"She must be yours," she said at last, with the sternness of necessity in her voice, as if to repel with a second shock the terrible things that were ready to surge up from her fiery heart.

Seized by sudden anguish, incapable of interrupting by a word the lightning-like apparitions of her tragic soul, Stelio halted, and laid his hand on his companion's arm to make her stop also.

"Is it not true?" she asked with a sweetness almost calm, as if her tension had suddenly relaxed, and her passion had quietly accepted the yoke laid upon it by her will. "Speak! I do not fear to suffer. Let us sit down here. I am a little tired."

They sat down on a low wall, facing the water.
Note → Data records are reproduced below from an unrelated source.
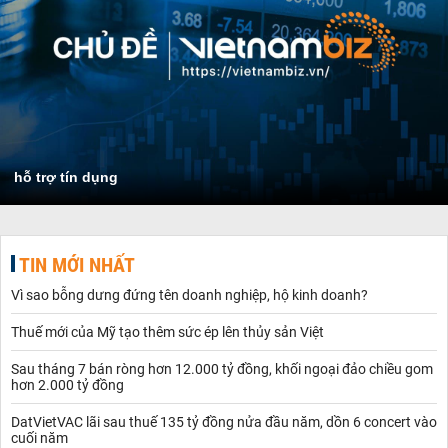
hỗ trợ tín dụng
TIN MỚI NHẤT
Vì sao bỗng dưng đứng tên doanh nghiệp, hộ kinh doanh?
Thuế mới của Mỹ tạo thêm sức ép lên thủy sản Việt
Sau tháng 7 bán ròng hơn 12.000 tỷ đồng, khối ngoại đảo chiều gom
hơn 2.000 tỷ đồng
DatVietVAC lãi sau thuế 135 tỷ đồng nửa đầu năm, dồn 6 concert vào
cuối năm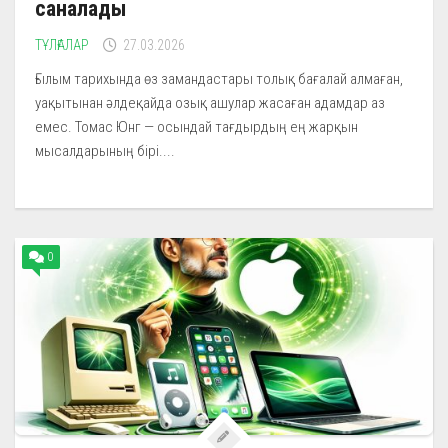
саналады
ТҰЛҒАЛАР
27.03.2026
Ғылым тарихында өз замандастары толық бағалай алмаған,
уақытынан әлдеқайда озық ашулар жасаған адамдар аз
емес. Томас Юнг — осындай тағдырдың ең жарқын
мысалдарының бірі....
0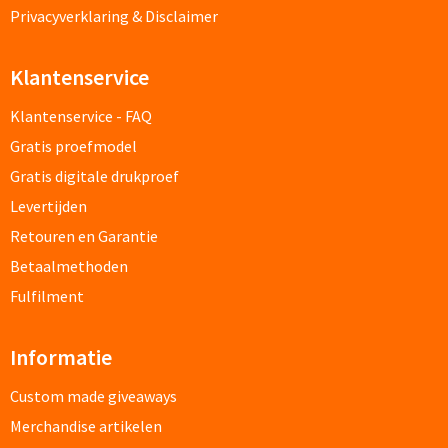
Privacyverklaring & Disclaimer
Papier- & Memohouders bedrukken
Pen etui's bedrukken
Klantenservice
Klantenservice - FAQ
Pennenhouders bedrukken
Gratis proefmodel
Overige bureau artikelen
Gratis digitale drukproef
Levertijden
Retouren en Garantie
Paraplu's & Poncho's
Betaalmethoden
Paraplu's
Fulfilment
Handmatige paraplu's bedrukken
Informatie
Automatische paraplu's bedrukken
Custom made giveaways
Merchandise artikelen
Stormparaplu's bedrukken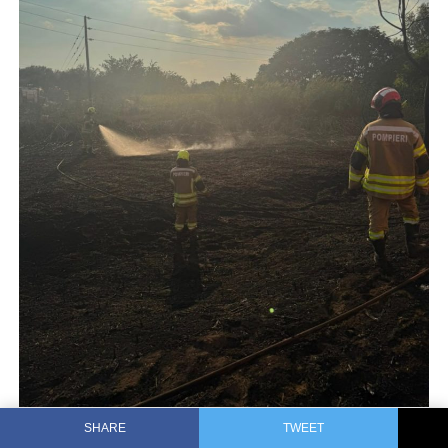
SHARE
TWEET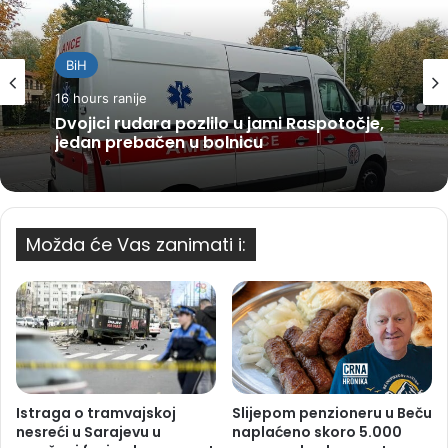
BiH
16 hours ranije
Dvojici rudara pozlilo u jami Raspotočje,
jedan prebačen u bolnicu
Možda će Vas zanimati i:
Istraga o tramvajskoj
Slijepom penzioneru u Beču
nesreći u Sarajevu u
naplaćeno skoro 5.000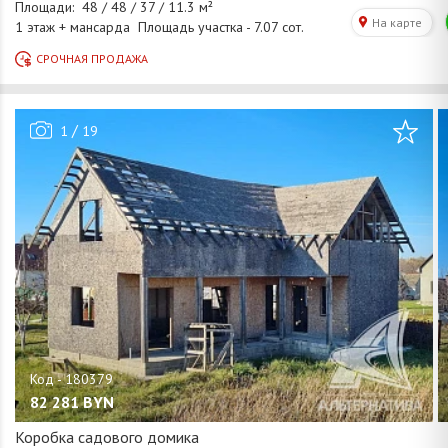
/
1
19
82 281
BYN
Коробка садового домика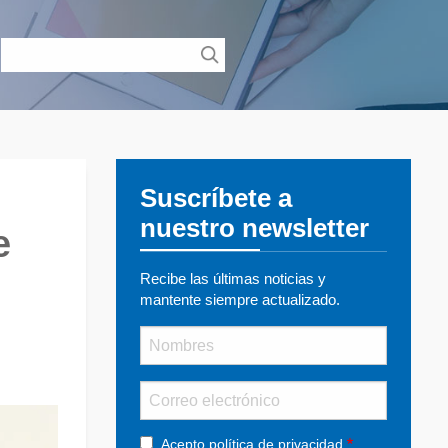
Suscríbete a
nuestro newsletter
e
Recibe las últimas noticias y
mantente siempre actualizado.
Nombre
Email
Acepto
política de privacidad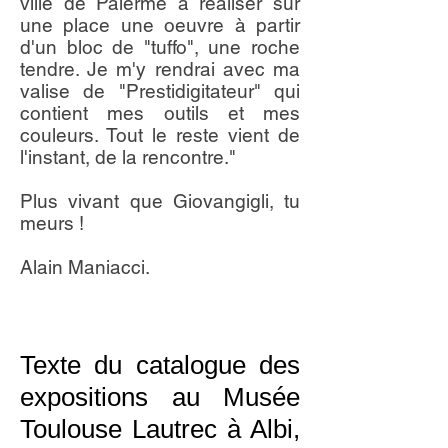
ville de Palerme à réaliser sur
une place une oeuvre à partir
d'un bloc de "tuffo", une roche
tendre. Je m'y rendrai avec ma
valise de "Prestidigitateur" qui
contient mes outils et mes
couleurs. Tout le reste vient de
l'instant, de la rencontre."
Plus vivant que Giovangigli, tu
meurs !
Alain Maniacci.
Texte du catalogue des
expositions au Musée
Toulouse Lautrec à Albi,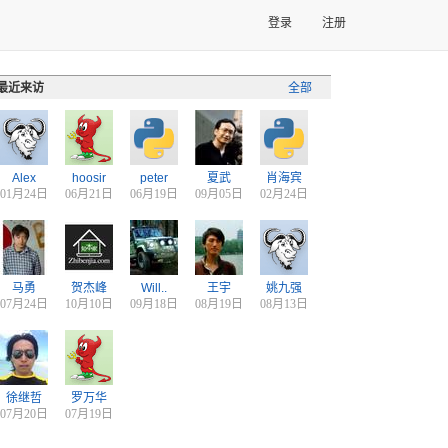
登录
注册
最近来访
全部
Alex
hoosir
peter
夏武
肖海宾
01月24日
06月21日
06月19日
09月05日
02月24日
马勇
贺杰峰
Will..
王宇
姚九强
07月24日
10月10日
09月18日
08月19日
08月13日
徐继哲
罗万华
07月20日
07月19日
"What can I say to you?" said the young man in a stifled voice, after a pause, unable to overcome the agitation arising from the certainty of his present love and the consciousness of his desires, inexorable as fate. "Perhaps what you have imagined is true; perhaps it is only a fancy of your own mind. I am certain to-day of only one thing, and that is that I love you and recognize in you all that is noble. I know one other thing that is noble—that I have a work to do and a life to live according to the dictates of Nature. You, too, must remember. On that September evening I spoke to you a long time of my life and of the genii that are leading it to its final destiny. You know that I can renounce nothing."

He trembled as if he held in his hand a sharp weapon, with which, as he was compelled to move it, he could not avoid wounding the defenseless woman.

"No, nothing; and especially your love, which ceaselessly exalts my strength and my hope. But did you not promise me more than love? Can you not do for me things that love alone cannot do? Do you not desire to be the constant inspiration of my life and my work?"

She listened motionless, with fixed eyes.

"It is true," he continued, after an anxious pause, recovering his courage, and feeling that on the sincerity of this moment depended the fate of that free alliance whereby he had hoped to be broadened, not confined. "It is true; that evening, when I saw you descend the stairs in the midst of the throng in company with her who had sung, I believed that a secret thought guided you from the moment that you did not come alone to meet me."